* Required action
What you hand back must match the records word for word, with no pictures.

* Document structure recognition data
#####
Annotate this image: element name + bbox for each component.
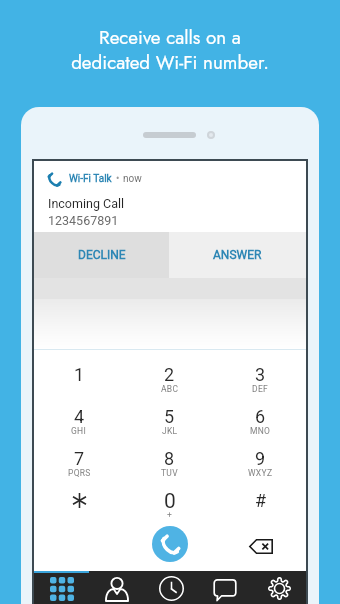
button[interactable]: 3 xyxy=(215,357,306,399)
staticText: Incoming Call xyxy=(48,196,125,211)
staticText: • xyxy=(116,173,120,185)
staticText: 3 xyxy=(255,364,266,385)
staticText: ABC xyxy=(161,384,179,394)
staticText: + xyxy=(167,510,173,520)
button[interactable]: Settings xyxy=(252,571,306,604)
staticText: dedicated Wi-Fi number. xyxy=(0,49,340,76)
staticText: 1234567891 xyxy=(48,213,119,228)
button[interactable] xyxy=(34,483,124,525)
button[interactable]: # xyxy=(215,483,306,525)
staticText: GHI xyxy=(71,426,87,436)
staticText: PQRS xyxy=(68,468,91,478)
staticText: WXYZ xyxy=(248,468,273,478)
button[interactable]: Contacts xyxy=(89,571,144,604)
button[interactable]: Dialpad xyxy=(34,571,89,604)
button[interactable]: Messages xyxy=(198,571,252,604)
button[interactable]: ANSWER xyxy=(169,232,306,278)
button[interactable]: 8 xyxy=(124,441,215,483)
button[interactable]: 0 xyxy=(124,483,215,525)
staticText: 7 xyxy=(74,448,85,469)
staticText: DECLINE xyxy=(78,248,126,262)
button[interactable]: 4 xyxy=(34,399,124,441)
staticText: Wi-Fi Talk xyxy=(69,173,112,185)
staticText: 1 xyxy=(74,364,85,385)
button[interactable]: 7 xyxy=(34,441,124,483)
button[interactable]: Backspace xyxy=(242,528,279,565)
button[interactable]: 6 xyxy=(215,399,306,441)
staticText: Receive calls on a xyxy=(0,24,340,51)
button[interactable]: DECLINE xyxy=(34,232,169,278)
staticText: 8 xyxy=(164,448,175,469)
button[interactable]: Call xyxy=(152,526,188,562)
button[interactable]: 9 xyxy=(215,441,306,483)
staticText: DEF xyxy=(252,384,269,394)
staticText: 9 xyxy=(255,448,266,469)
staticText: 6 xyxy=(255,406,266,427)
staticText: now xyxy=(123,173,142,185)
staticText: # xyxy=(255,490,267,511)
button[interactable]: 1 xyxy=(34,357,124,399)
staticText: ANSWER xyxy=(213,248,262,262)
staticText: MNO xyxy=(250,426,271,436)
staticText: 4 xyxy=(74,406,85,427)
staticText: TUV xyxy=(161,468,178,478)
staticText: 2 xyxy=(164,364,175,385)
staticText: 0 xyxy=(164,489,176,514)
button[interactable]: 2 xyxy=(124,357,215,399)
staticText: 5 xyxy=(164,406,175,427)
staticText: JKL xyxy=(162,426,178,436)
button[interactable]: Recents xyxy=(144,571,198,604)
button[interactable]: 5 xyxy=(124,399,215,441)
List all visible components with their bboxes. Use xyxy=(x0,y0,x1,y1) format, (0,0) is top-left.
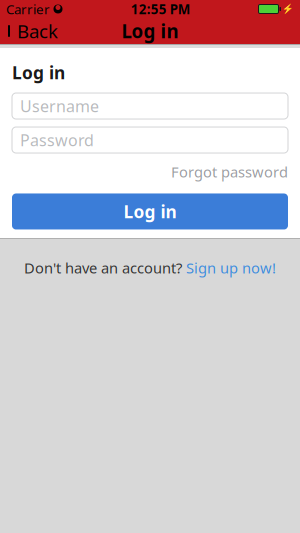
staticText: Don't have an account? xyxy=(24,258,186,278)
button[interactable]: Back xyxy=(0,18,64,44)
button[interactable]: Sign up now! xyxy=(186,258,276,278)
staticText: Sign up now! xyxy=(186,258,276,278)
button[interactable]: Log in xyxy=(12,194,288,230)
staticText: Back xyxy=(17,19,58,43)
staticText: Carrier xyxy=(6,0,50,18)
staticText: Forgot password xyxy=(171,162,288,182)
staticText: Log in xyxy=(124,200,176,223)
staticText: ⚡ xyxy=(282,4,294,14)
staticText: 12:55 PM xyxy=(131,0,191,18)
staticText: Password xyxy=(20,129,94,151)
staticText: Username xyxy=(20,95,99,117)
button[interactable]: Forgot password xyxy=(171,159,288,184)
staticText: Log in xyxy=(122,19,178,43)
staticText: Log in xyxy=(12,61,65,84)
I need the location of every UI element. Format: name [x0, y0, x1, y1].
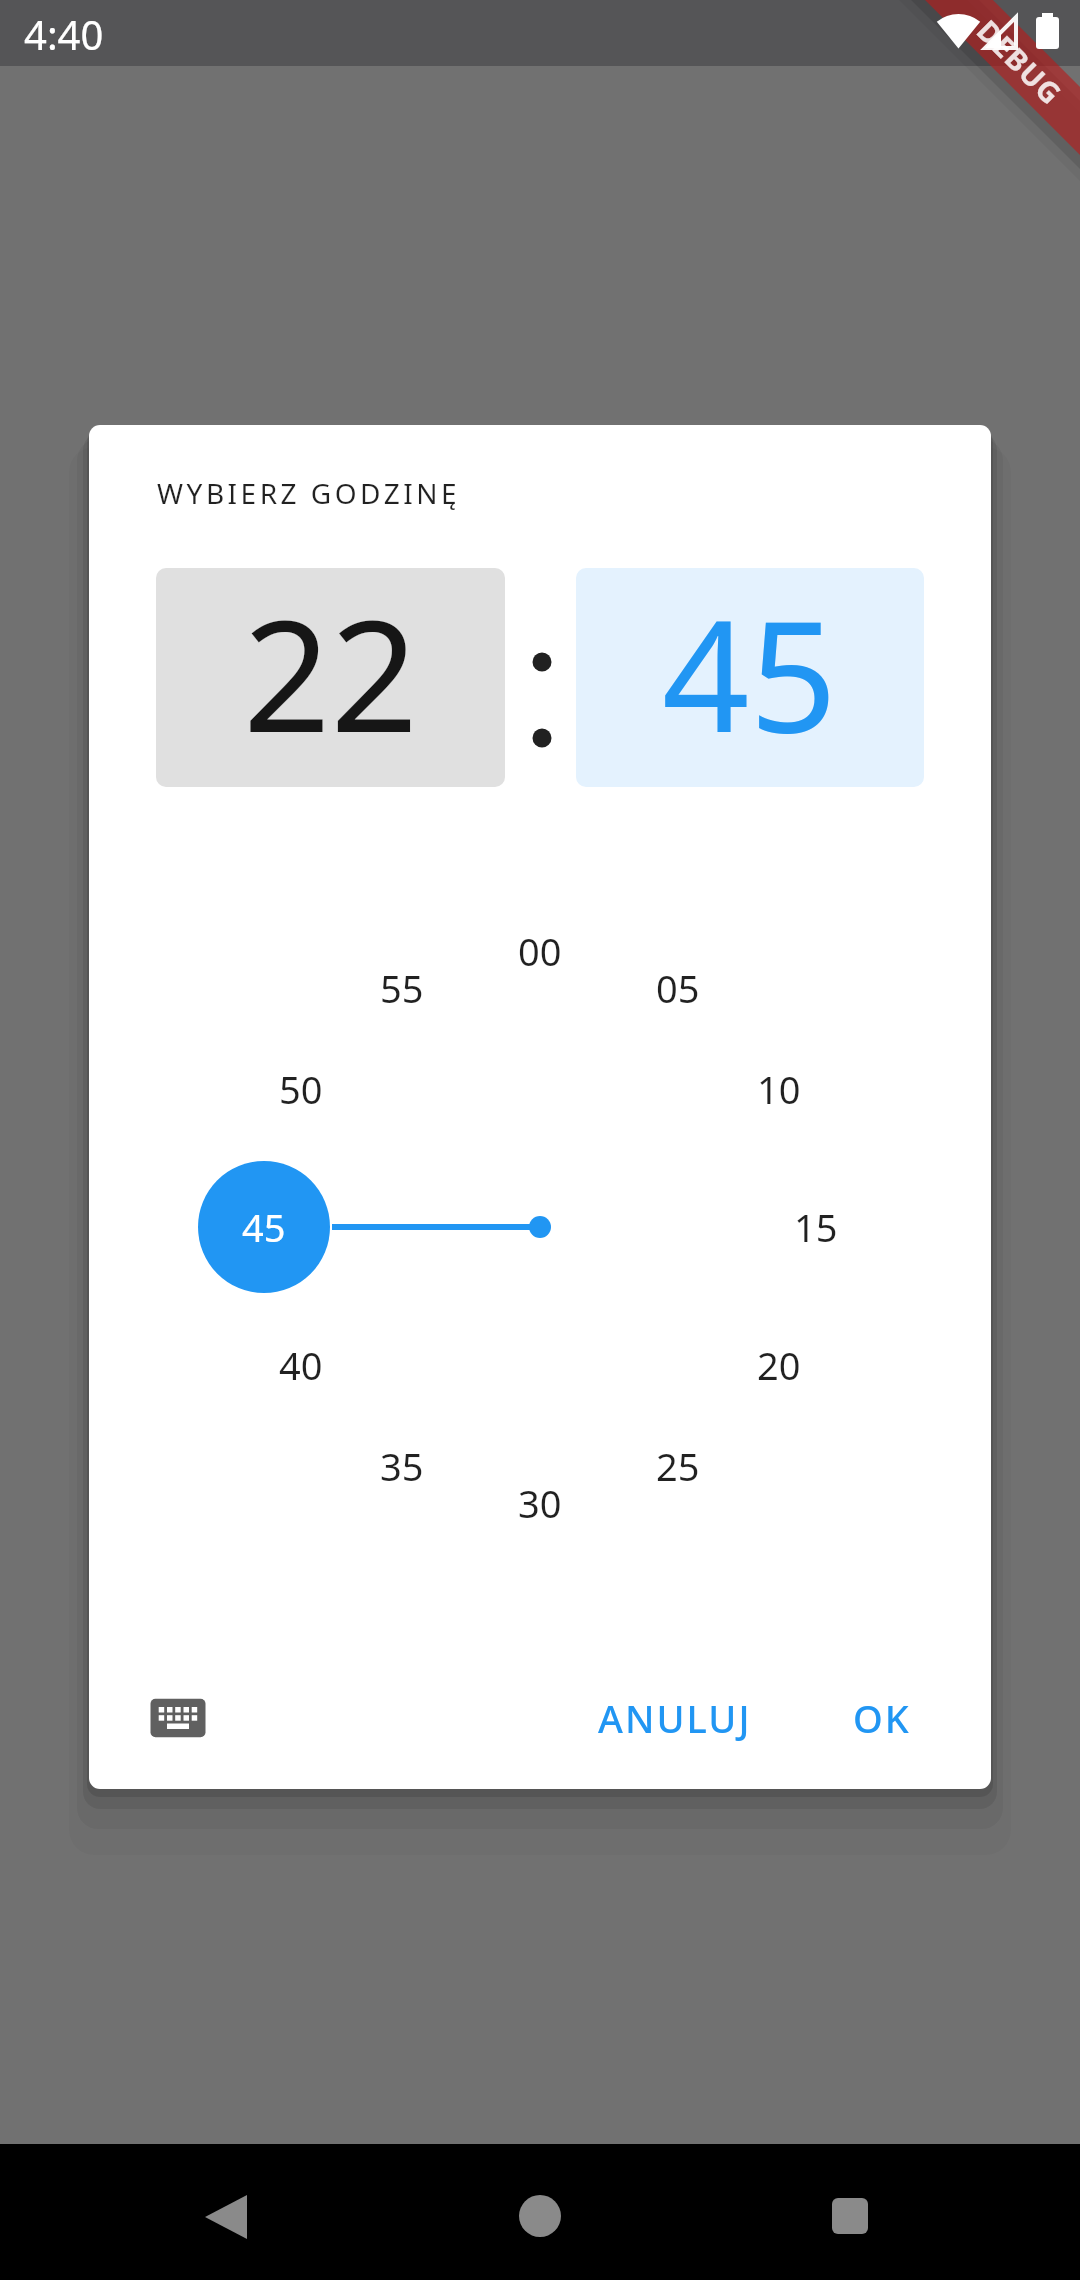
button[interactable]: 25 [633, 1431, 723, 1501]
staticText: 40 [279, 1339, 323, 1391]
button[interactable]: 20 [734, 1330, 824, 1400]
staticText: 35 [380, 1440, 424, 1492]
staticText: ANULUJ [598, 1692, 752, 1744]
button[interactable]: 45 [576, 568, 924, 787]
staticText: 30 [518, 1477, 562, 1529]
button[interactable]: 30 [495, 1468, 585, 1538]
staticText: 45 [662, 568, 838, 776]
button[interactable]: 15 [771, 1192, 861, 1262]
button[interactable]: 35 [357, 1431, 447, 1501]
button[interactable]: ANULUJ [586, 1680, 764, 1756]
button[interactable] [185, 2175, 265, 2255]
button[interactable]: 05 [633, 953, 723, 1023]
button[interactable] [810, 2175, 890, 2255]
button[interactable] [198, 1161, 330, 1293]
staticText: 4:40 [24, 7, 104, 61]
button[interactable]: 55 [357, 953, 447, 1023]
staticText: 50 [279, 1063, 323, 1115]
staticText: WYBIERZ GODZINĘ [157, 474, 461, 512]
button[interactable]: 45 [219, 1192, 309, 1262]
staticText: 55 [380, 962, 424, 1014]
staticText: 45 [242, 1201, 286, 1253]
staticText: 25 [656, 1440, 700, 1492]
button[interactable]: 22 [156, 568, 505, 787]
staticText: 10 [757, 1063, 801, 1115]
staticText: DEBUG [969, 11, 1071, 113]
button[interactable]: 10 [734, 1054, 824, 1124]
staticText: 15 [794, 1201, 838, 1253]
staticText: 05 [656, 962, 700, 1014]
staticText: 22 [243, 568, 419, 776]
button[interactable]: 40 [256, 1330, 346, 1400]
button[interactable] [500, 2175, 580, 2255]
button[interactable]: 50 [256, 1054, 346, 1124]
button[interactable]: 00 [495, 916, 585, 986]
staticText: 20 [757, 1339, 801, 1391]
button[interactable] [139, 1679, 217, 1757]
staticText: 00 [518, 925, 562, 977]
button[interactable]: OK [829, 1680, 934, 1756]
staticText: OK [853, 1692, 911, 1744]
#####
* Answer space
Annotate this image: element name + bbox for each component.
button[interactable]: 3 xyxy=(215,357,306,399)
staticText: Incoming Call xyxy=(48,196,125,211)
staticText: • xyxy=(116,173,120,185)
staticText: 3 xyxy=(255,364,266,385)
staticText: ABC xyxy=(161,384,179,394)
staticText: + xyxy=(167,510,173,520)
button[interactable]: Settings xyxy=(252,571,306,604)
staticText: dedicated Wi-Fi number. xyxy=(0,49,340,76)
staticText: 1234567891 xyxy=(48,213,119,228)
button[interactable] xyxy=(34,483,124,525)
button[interactable]: # xyxy=(215,483,306,525)
staticText: GHI xyxy=(71,426,87,436)
staticText: PQRS xyxy=(68,468,91,478)
staticText: WXYZ xyxy=(248,468,273,478)
button[interactable]: Contacts xyxy=(89,571,144,604)
button[interactable]: Dialpad xyxy=(34,571,89,604)
button[interactable]: Messages xyxy=(198,571,252,604)
button[interactable]: ANSWER xyxy=(169,232,306,278)
button[interactable]: 8 xyxy=(124,441,215,483)
button[interactable]: 0 xyxy=(124,483,215,525)
staticText: 7 xyxy=(74,448,85,469)
staticText: DECLINE xyxy=(78,248,126,262)
button[interactable]: 4 xyxy=(34,399,124,441)
staticText: Wi-Fi Talk xyxy=(69,173,112,185)
staticText: 1 xyxy=(74,364,85,385)
button[interactable]: 7 xyxy=(34,441,124,483)
button[interactable]: Backspace xyxy=(242,528,279,565)
button[interactable]: 6 xyxy=(215,399,306,441)
staticText: Receive calls on a xyxy=(0,24,340,51)
button[interactable]: DECLINE xyxy=(34,232,169,278)
staticText: 8 xyxy=(164,448,175,469)
button[interactable]: Call xyxy=(152,526,188,562)
button[interactable]: 9 xyxy=(215,441,306,483)
staticText: DEF xyxy=(252,384,269,394)
staticText: 9 xyxy=(255,448,266,469)
staticText: 6 xyxy=(255,406,266,427)
staticText: now xyxy=(123,173,142,185)
staticText: # xyxy=(255,490,267,511)
button[interactable]: 1 xyxy=(34,357,124,399)
staticText: ANSWER xyxy=(213,248,262,262)
staticText: MNO xyxy=(250,426,271,436)
staticText: 4 xyxy=(74,406,85,427)
staticText: TUV xyxy=(161,468,178,478)
staticText: 2 xyxy=(164,364,175,385)
staticText: 0 xyxy=(164,489,176,514)
button[interactable]: 2 xyxy=(124,357,215,399)
staticText: 5 xyxy=(164,406,175,427)
staticText: JKL xyxy=(162,426,178,436)
button[interactable]: Recents xyxy=(144,571,198,604)
button[interactable]: 5 xyxy=(124,399,215,441)
List all visible components with their bboxes. Use xyxy=(x0,y0,x1,y1) format, (0,0) is top-left.
staticText: Don't have an account? xyxy=(24,258,186,278)
button[interactable]: Back xyxy=(0,18,64,44)
button[interactable]: Sign up now! xyxy=(186,258,276,278)
staticText: Sign up now! xyxy=(186,258,276,278)
button[interactable]: Log in xyxy=(12,194,288,230)
staticText: Back xyxy=(17,19,58,43)
staticText: Carrier xyxy=(6,0,50,18)
staticText: Forgot password xyxy=(171,162,288,182)
staticText: Log in xyxy=(124,200,176,223)
staticText: ⚡ xyxy=(282,4,294,14)
staticText: 12:55 PM xyxy=(131,0,191,18)
staticText: Password xyxy=(20,129,94,151)
staticText: Username xyxy=(20,95,99,117)
button[interactable]: Forgot password xyxy=(171,159,288,184)
staticText: Log in xyxy=(122,19,178,43)
staticText: Log in xyxy=(12,61,65,84)
I need the location of every UI element. Format: name [x0, y0, x1, y1].
button[interactable]: 25 [633, 1431, 723, 1501]
staticText: 40 [279, 1339, 323, 1391]
button[interactable]: 20 [734, 1330, 824, 1400]
staticText: 35 [380, 1440, 424, 1492]
staticText: ANULUJ [598, 1692, 752, 1744]
button[interactable]: 45 [576, 568, 924, 787]
staticText: 30 [518, 1477, 562, 1529]
button[interactable]: 30 [495, 1468, 585, 1538]
staticText: 45 [662, 568, 838, 776]
button[interactable]: 15 [771, 1192, 861, 1262]
button[interactable]: 35 [357, 1431, 447, 1501]
button[interactable]: ANULUJ [586, 1680, 764, 1756]
button[interactable] [185, 2175, 265, 2255]
button[interactable]: 05 [633, 953, 723, 1023]
button[interactable] [810, 2175, 890, 2255]
button[interactable] [198, 1161, 330, 1293]
staticText: 4:40 [24, 7, 104, 61]
button[interactable]: 55 [357, 953, 447, 1023]
staticText: 50 [279, 1063, 323, 1115]
staticText: WYBIERZ GODZINĘ [157, 474, 461, 512]
button[interactable]: 45 [219, 1192, 309, 1262]
staticText: 55 [380, 962, 424, 1014]
staticText: 45 [242, 1201, 286, 1253]
staticText: 25 [656, 1440, 700, 1492]
button[interactable]: 22 [156, 568, 505, 787]
staticText: 10 [757, 1063, 801, 1115]
staticText: DEBUG [969, 11, 1071, 113]
button[interactable]: 10 [734, 1054, 824, 1124]
staticText: 15 [794, 1201, 838, 1253]
staticText: 05 [656, 962, 700, 1014]
staticText: 22 [243, 568, 419, 776]
button[interactable]: 40 [256, 1330, 346, 1400]
button[interactable] [500, 2175, 580, 2255]
button[interactable]: 50 [256, 1054, 346, 1124]
button[interactable]: 00 [495, 916, 585, 986]
staticText: 20 [757, 1339, 801, 1391]
button[interactable] [139, 1679, 217, 1757]
staticText: 00 [518, 925, 562, 977]
button[interactable]: OK [829, 1680, 934, 1756]
staticText: OK [853, 1692, 911, 1744]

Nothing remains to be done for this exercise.